Thanks! I’ll look into it and see if I can get it working. Its true I was working from a Ubuntu machine. It is strange to me that Lets Encrypt Root certs are not part of Alpine though.

9

Note that this method doesn’t work with CI jobs that for whatever reason, want to update the ca-certificate package, as the package manager will unable to overwrite the /etc/ssl/certs/ca-certificates.crt file.

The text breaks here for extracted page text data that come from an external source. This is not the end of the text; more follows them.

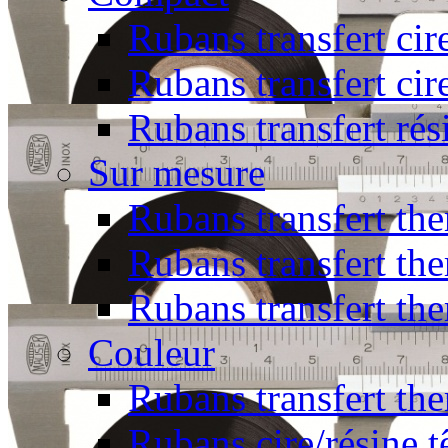
Rubans transfert cir
Rubans transfert cir
Rubans transfert rés
Sur mesure
Rubans transfert the
Rubans transfert the
Rubans transfert th
Couleur
Rubans transfert the
Rubans cire/résine t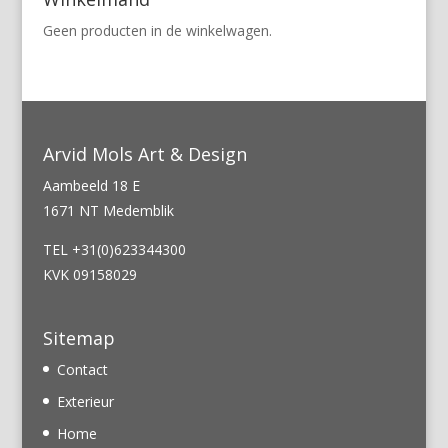
Geen producten in de winkelwagen.
Arvid Mols Art & Design
Aambeeld 18 E
1671 NT Medemblik
TEL +31(0)623344300
KVK 09158029
Sitemap
Contact
Exterieur
Home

My workaround is to mount the certificate elsewhere(for Alpine containers, /usr/local/share/ca-certificates/my-custom-root-ca.crt) and run whatever the command necessary to update the certificate store in the CI job script:

# docker-compose.yaml
services:
  drone-runner-docker:
    image: drone/drone-runner-docker:1
    environment:
      DRONE_RUNNER_VOLUMES: /path/to/my-custom-root-ca.crt:/usr/local/share/ca-certificates/my-custom-root-ca.crt
    volumes:
      - ./my-custom-root-ca.crt:/path/to/my-custom-root-ca.crt:ro

Alpine:

# deliver-artifacts-to-internal-https-server.sh
if ! update-ca-certificates; then
    printf \
        'Error: Unable to update root CA certificates.\n' \
        1>&2
    exit 2
fi

CentOS:

if ! \
    cp \
        /usr/local/share/ca-certificates/my-custom-root-ca.crt \
        /etc/pki/ca-trust/source/anchors/; then
    printf \
        'Error: Unable to copy the root CA certificate to the PKI trust anchors directory.\n' \
        1>&2
    exit 2
fi

if ! update-ca-trust; then
    printf \
        'Error: Unable to update root CA certificates.\n' \
        1>&2
    exit 3
fi

I hope that the process would be much simpler in the future, though, like import the certificates directly in the container’s entrypoint script.

UPDATE: It seems that DRONE_RUNNER_VOLUMES environment variable doesn’t support having multiple entries with the same source path mounted to multiple different paths in the container(only the last entry will apply), in that case one would need to copy the certificate to the right location in the CI job scripts as well.